## Task instructions
Any images in the records should be skipped; transcribe the rest exactly.

[Stored data entries]
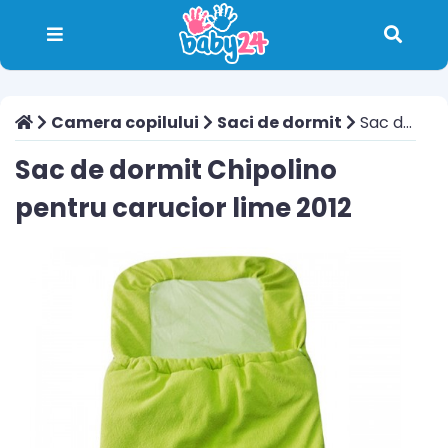
Camera copilului
Saci de dormit
Sac de dormit Chipolino pentru carucior lime 2012
Sac de dormit Chipolino
pentru carucior lime 2012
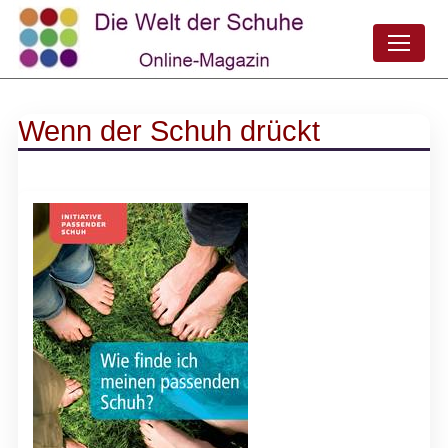
Wenn der Schuh drückt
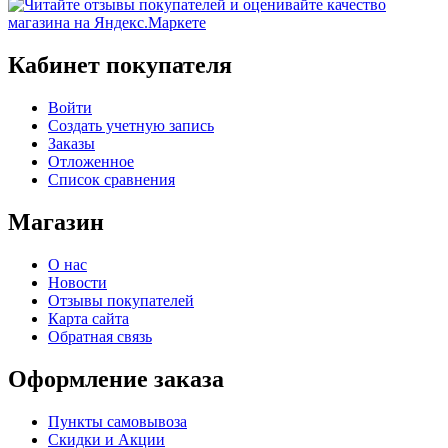
Кабинет покупателя
Войти
Создать учетную запись
Заказы
Отложенное
Список сравнения
Магазин
О нас
Новости
Отзывы покупателей
Карта сайта
Обратная связь
Оформление заказа
Пункты самовывоза
Скидки и Акции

## Answer for this exercise
Camera copilului
Saci de dormit
Sac de dormit Chipolino pentru carucior lime 2012
Sac de dormit Chipolino
pentru carucior lime 2012
Wenn der Schuh drückt
Кабинет покупателя
Войти
Создать учетную запись
Заказы
Отложенное
Список сравнения
Магазин
О нас
Новости
Отзывы покупателей
Карта сайта
Обратная связь
Оформление заказа
Пункты самовывоза
Скидки и Акции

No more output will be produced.